**RECORDS TO USE:**
--
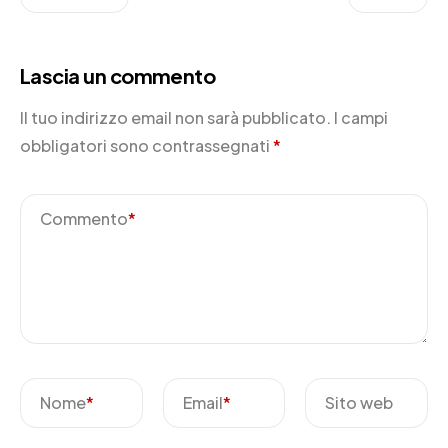
Lascia un commento
Il tuo indirizzo email non sarà pubblicato.
I campi
obbligatori sono contrassegnati
*
Commento
*
Nome
*
Email
*
Sito web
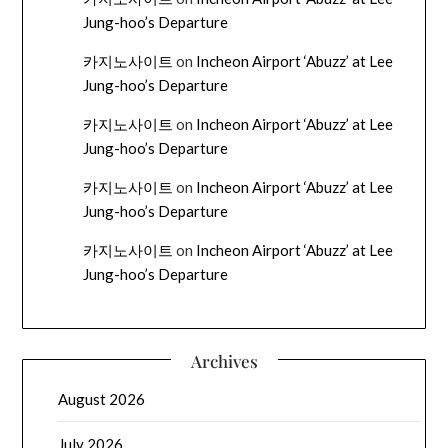
Jung-hoo’s Departure
카지노사이트
on
Incheon Airport ‘Abuzz’ at Lee
Jung-hoo’s Departure
카지노사이트
on
Incheon Airport ‘Abuzz’ at Lee
Jung-hoo’s Departure
카지노사이트
on
Incheon Airport ‘Abuzz’ at Lee
Jung-hoo’s Departure
카지노사이트
on
Incheon Airport ‘Abuzz’ at Lee
Jung-hoo’s Departure
Archives
August 2026
July 2026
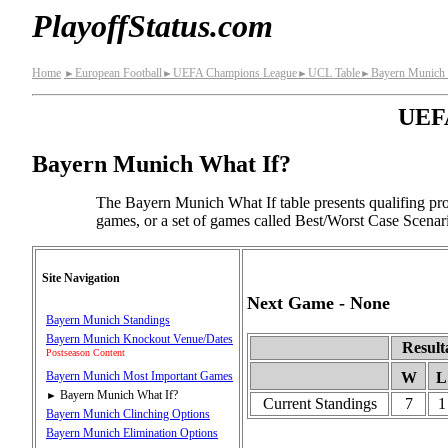
PlayoffStatus.com
Home
European Football
UEFA Champions League
UCL Table
Bayern Munich 
►
►
►
►
UEFA
Bayern Munich What If?
The Bayern Munich What If table presents qualifing pr
games, or a set of games called Best/Worst Case Scenar
Site Navigation
Next Game - None
Bayern Munich Standings
Bayern Munich Knockout Venue/Dates
Result
Postseason Content
Bayern Munich Most Important Games
W
L
Bayern Munich What If?
►
Current Standings
7
1
Bayern Munich Clinching Options
Bayern Munich Elimination Options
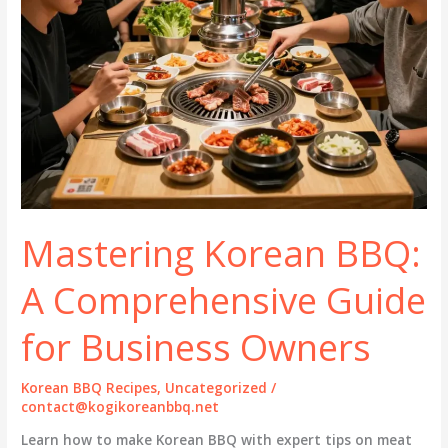
Mastering Korean BBQ:
A Comprehensive Guide
for Business Owners
Korean BBQ Recipes
,
Uncategorized
/
contact@kogikoreanbbq.net
Learn how to make Korean BBQ with expert tips on meat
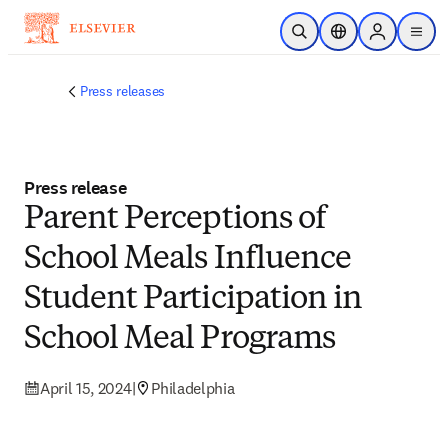
Skip to main content
Open Search
Location Selector
Sign in to p
menu
Press releases
Press release
Parent Perceptions of
School Meals Influence
Student Participation in
School Meal Programs
April 15, 2024
|
Philadelphia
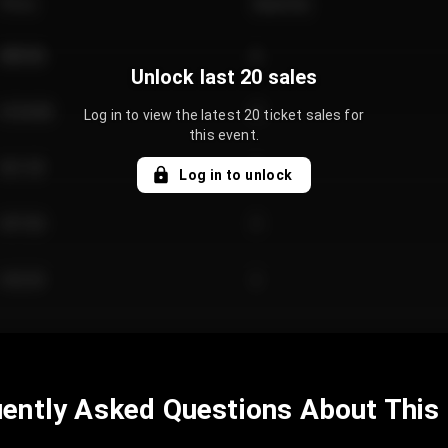
Price
Quantity
€89.00
2
Unlock last 20 sales
€124.00
4
Log in to view the latest 20 ticket sales for
this event.
€61.50
2
Log in to unlock
€97.00
3
€42.00
2
ently Asked Questions About This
--
**WHAT YOU SHOULD DO:**
Exclude all images and restate the records above word for word.

**RESPONSE AREA:**
Lascia un commento
Il tuo indirizzo email non sarà pubblicato.
I campi
obbligatori sono contrassegnati
*
Commento
*
Nome
*
Email
*
Sito web
Jung-hoo’s Departure
카지노사이트
on
Incheon Airport ‘Abuzz’ at Lee
Jung-hoo’s Departure
카지노사이트
on
Incheon Airport ‘Abuzz’ at Lee
Jung-hoo’s Departure
카지노사이트
on
Incheon Airport ‘Abuzz’ at Lee
Jung-hoo’s Departure
카지노사이트
on
Incheon Airport ‘Abuzz’ at Lee
Jung-hoo’s Departure
Archives
August 2026
July 2026
PlayoffStatus.com
Home
European Football
UEFA Champions League
UCL Table
Bayern Munich 
►
►
►
►
UEFA
Bayern Munich What If?
The Bayern Munich What If table presents qualifing pr
games, or a set of games called Best/Worst Case Scenar
Site Navigation
Next Game - None
Bayern Munich Standings
Bayern Munich Knockout Venue/Dates
Result
Postseason Content
Bayern Munich Most Important Games
W
L
Bayern Munich What If?
►
Current Standings
7
1
Bayern Munich Clinching Options
Bayern Munich Elimination Options
Mastering Korean BBQ:
A Comprehensive Guide
for Business Owners
Korean BBQ Recipes
,
Uncategorized
/
contact@kogikoreanbbq.net
Learn how to make Korean BBQ with expert tips on meat
Skip to main content
Open Search
Location Selector
Sign in to p
menu
Press releases
Press release
Parent Perceptions of
School Meals Influence
Student Participation in
School Meal Programs
April 15, 2024
|
Philadelphia
Price
Quantity
€89.00
2
Unlock last 20 sales
€124.00
4
Log in to view the latest 20 ticket sales for
this event.
€61.50
2
Log in to unlock
€97.00
3
€42.00
2
ently Asked Questions About This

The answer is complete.